16 listopada 2005

Hepatitis

jac* said...
w marzeniach?


Jak zwykle w sedno. Łukasz, może Ty się zajmiesz pisaniem notek na moim blogu?

Widzę w sobie wrak człowieka. Męczy mnie wstawanie przed siódmą czy ósmą, wiatr, chłód. Męczy mnie bieganie po kwadracie ulic Nowy Świat, Krakowskie przedmieście, Dobra, Karowa plus Campus Główny w poszukiwaniu nieistniejących lektur. Z powodu siedzenia w murach ISNS moje komórki cierpią z niedotlenienia. Może dlatego cierpię na chroniczny ból głowy. Moja hipochondryczna natura stwierdziła, że to rak mózgu ale moje Ego zaprzeczyło tej teorii stwierdzając (cytuję): ,,To zbyt patetyczne”. Jestem chora z wyczerpania gdy próbuję wyłowić kilka sensownych zdań z otaczającego mnie strumienia estetyzmu(All rights reserved by jac*). Boję się ciemności i myśli o własnej beznadziejności. Nie lubię myśleć, że nic nie osiągnęłam. To nie o to chodzi, że studia są takie ciężkie. Bo tak naprawdę to nie są. Gorzej z sesją tudzież kolosem. Trochę lektur, siedzenia na zajęciach, dyskusje, refleksje, formułowanie poglądów, rozumienie i inne sprawności, które już gdzieś tam przećwiczyłam. Teraz następuje pogłębianie i porządkowanie. Głębokie pogłębianie rowów. I to nie o to chodzi że jestem intelektualnie zmęczona. Jestem fizycznie zmęczona. I nikt tego nie chce zrozumieć. Ja potrzebuję kilkunastu godzin niczym nie zmąconego czasu kiedy nikt mi nie będzie wyrzucał, ze nic nie robię. Bo ja chcę przez kilkanaście godzin nic nie robić. Mam taką cholerną meta-potrzebę (patrz: psychologia humanistyczna A. Maslowa).
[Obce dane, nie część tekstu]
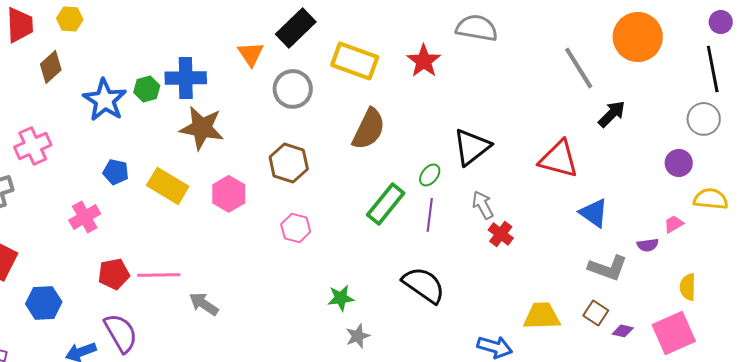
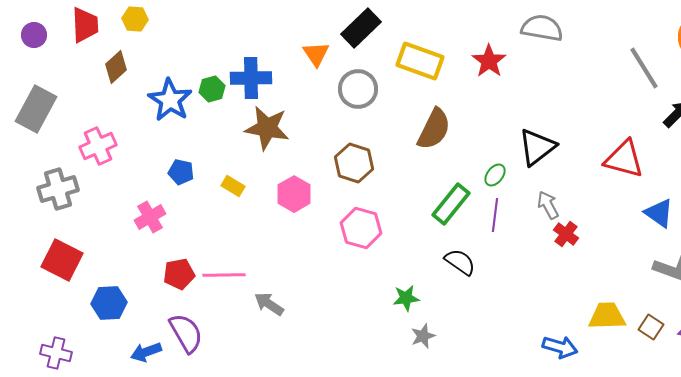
yellow rectangle: (168, 186) -> (233, 186), size x0.6
pink hexagon: (296, 228) -> (361, 228), size x1.4
black semicircle: (424, 285) -> (460, 262), moved, size x0.7
brown square: (596, 313) -> (651, 327), moved

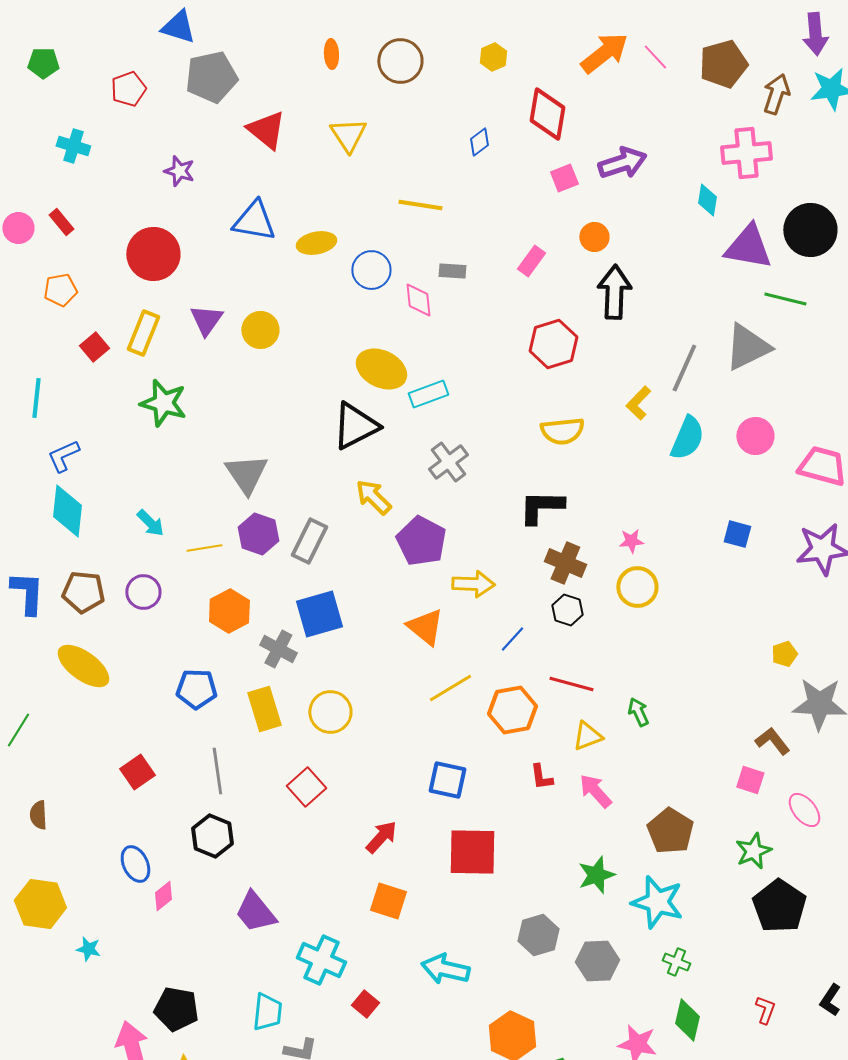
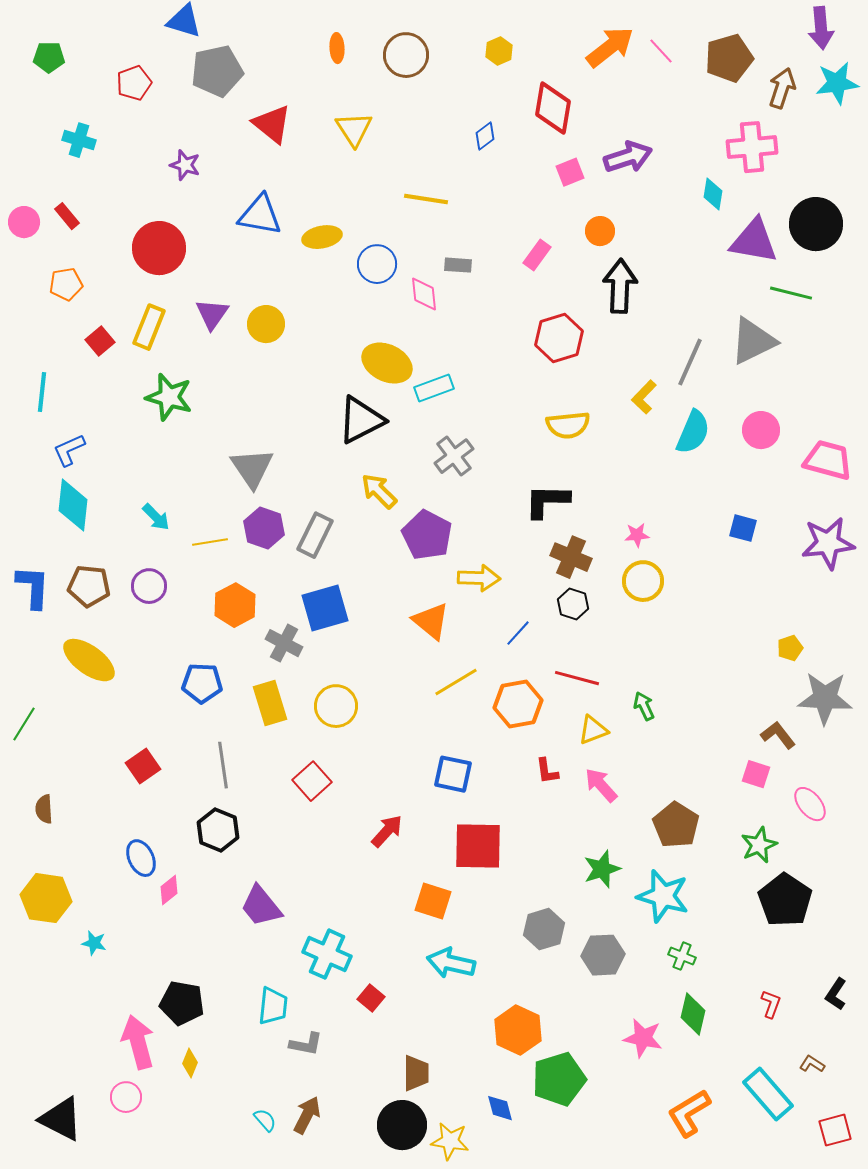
orange square: (388, 901) -> (433, 901), moved

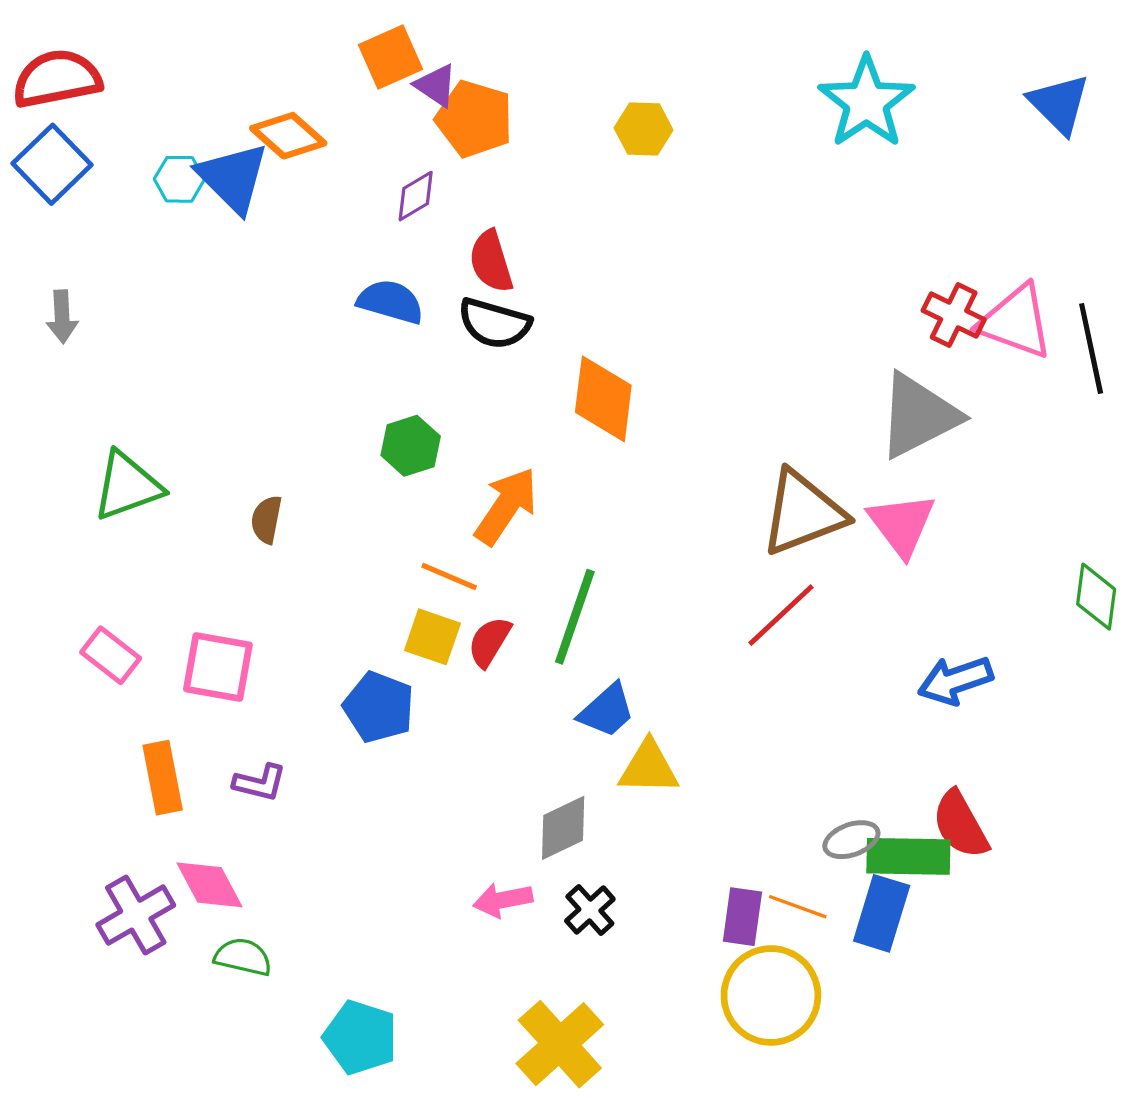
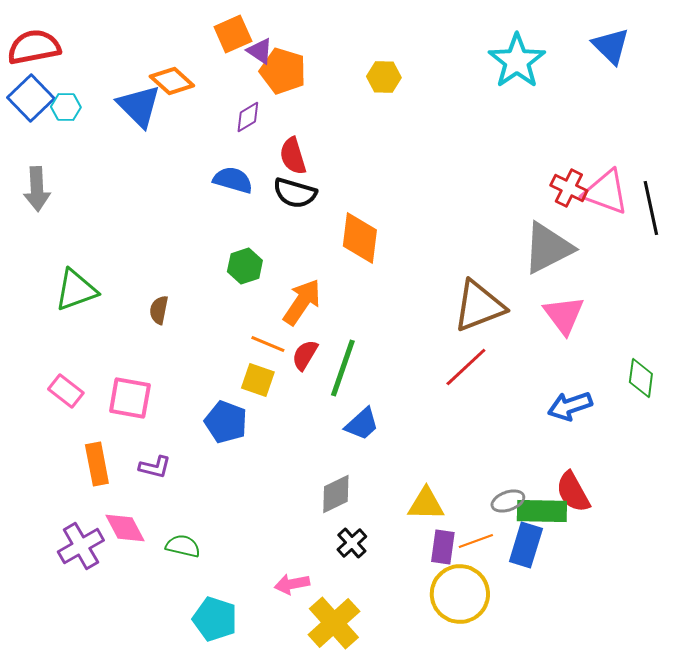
blue triangle: (1059, 104) -> (611, 46), moved
cyan hexagon: (179, 179) -> (66, 107), moved
gray arrow: (62, 317) -> (37, 189), size x1.4
pink triangle: (902, 525) -> (564, 315), moved
green diamond: (1096, 597) -> (641, 378), moved
red semicircle: (489, 642) -> (305, 355), moved
yellow triangle: (649, 768) -> (426, 504), moved
pink arrow: (503, 900) -> (292, 584), moved
orange line: (798, 907) -> (476, 541), turned -40
green semicircle: (243, 957) -> (183, 546), moved

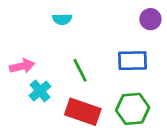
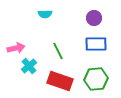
purple circle: (150, 19) -> (94, 18), moved

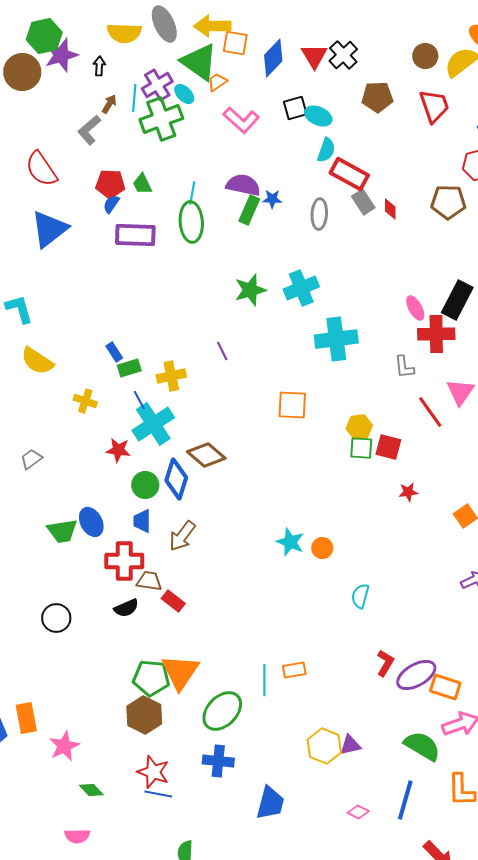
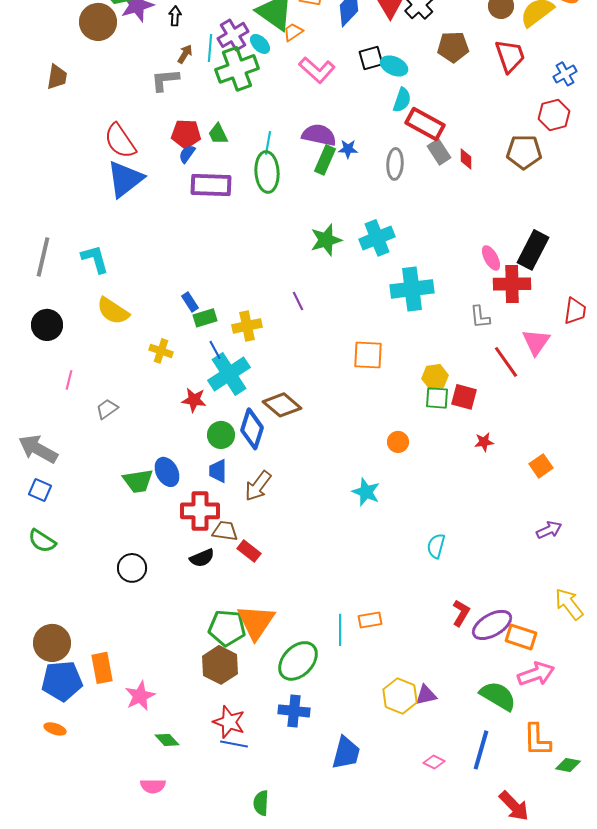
gray L-shape: (89, 130) -> (165, 80), turned 36
red semicircle: (41, 169) -> (120, 141), moved
orange circle: (322, 548) -> (398, 442), moved

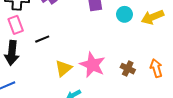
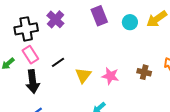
pink star: (92, 65) -> (110, 76), size x0.7
yellow triangle: (63, 68) -> (83, 75), moved

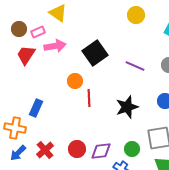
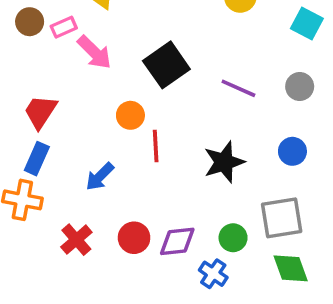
pink arrow: (55, 46) -> (94, 52), turned 55
red trapezoid: (26, 55) -> (40, 112), moved
blue rectangle: (36, 108) -> (37, 159), moved
blue arrow: (18, 153) -> (100, 177), moved

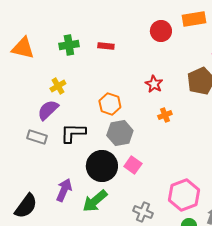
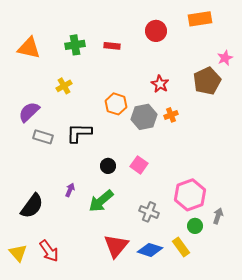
red circle: (161, 31) -> (156, 31), moved
purple semicircle: (48, 110) -> (29, 112), moved
gray hexagon: (120, 133) -> (144, 117), moved
black circle: (102, 166) -> (108, 166), size x0.5
purple arrow: (64, 190) -> (70, 190), size x0.6

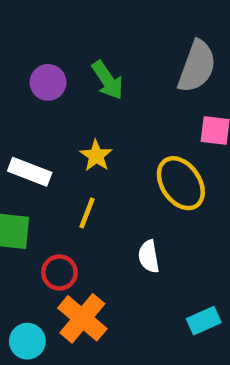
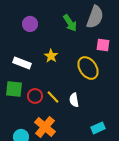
green arrow: (108, 80) -> (70, 23), moved
yellow line: (87, 213) -> (53, 97), moved, turned -64
red circle: (59, 272) -> (35, 96), moved

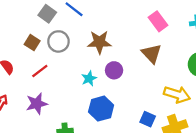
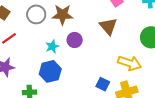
gray circle: (58, 41) -> (36, 14), moved
blue hexagon: (101, 109) -> (50, 71), moved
,,Bo w życiu musisz zdecydować czy będziesz kopać rowy czy nadzorował kopanie rowów” moja ostatnia złota myśl


A Bollywood Nite zrobili we wtorek właśnie wtedy kiedy mam zajęcia do 20 !!!!! To jest najbardziej z tego wszystkiego cholernie niesprawiedliwe. Idę gdzieś gdzie mnie nie znajdą.

9 komentarzy:

Milka pisze...

Mam to samo. Tzn jestem dosyć zmęczona, głównie psychicznie, ostatnio coraz bardziej załamana i zastanawiam się, jak to jest, że człowiek robi wszystko, by spełnić swoje marzenia, pójść na takie a nie inne studia, zajmować się tym właśnie, a potem wszystko się wykrzywia, i nie jest tak idyllicznie jak miało być. Pocieszmy się, że może to wpływ jesieni, że potem nadejdzie zima, będzie biało i ślicznie, będą święta, trochę wolnego, potem wiosna, będzie lepiej.
Chyba...

Anonimowy pisze...

Hepatitis?

Powiedz, że nie zapadłaś na to...

Bluegirl pisze...

jeszcze nie zapadłam ale ze stresu można się marskości wątroby nabawić....

Miłka, ja bym chciała żeby było lepiej. Bo jak nie to co to za życie?

Anonimowy pisze...

szare.

ew - ale to tylko jak śniegu napada - białe.

Milka pisze...

ot, jak dziś na przykład

Milka pisze...

A ślicznie z tym śniegiem jest, wiesz? Aż miły jest taki sobotni poranek, kiedy wychodzisz z domu, a biąło, i delkatnie prószy. W zeszłą sobotę w takiej pogodzie właśnie wracałam z kina do domu, było na prawdę bosko.

Anonimowy pisze...

i znowu biało, :)

Bluegirl pisze...

a dziś znowu szaro:(

Anonimowy pisze...

biało, :P

Time

Czas jest bezwzględny dla wszystkich bez wyjątku i po równo traktujący każdego. Płynie swoim trybem, stale ustalonym tempem. Sekundy, minuty...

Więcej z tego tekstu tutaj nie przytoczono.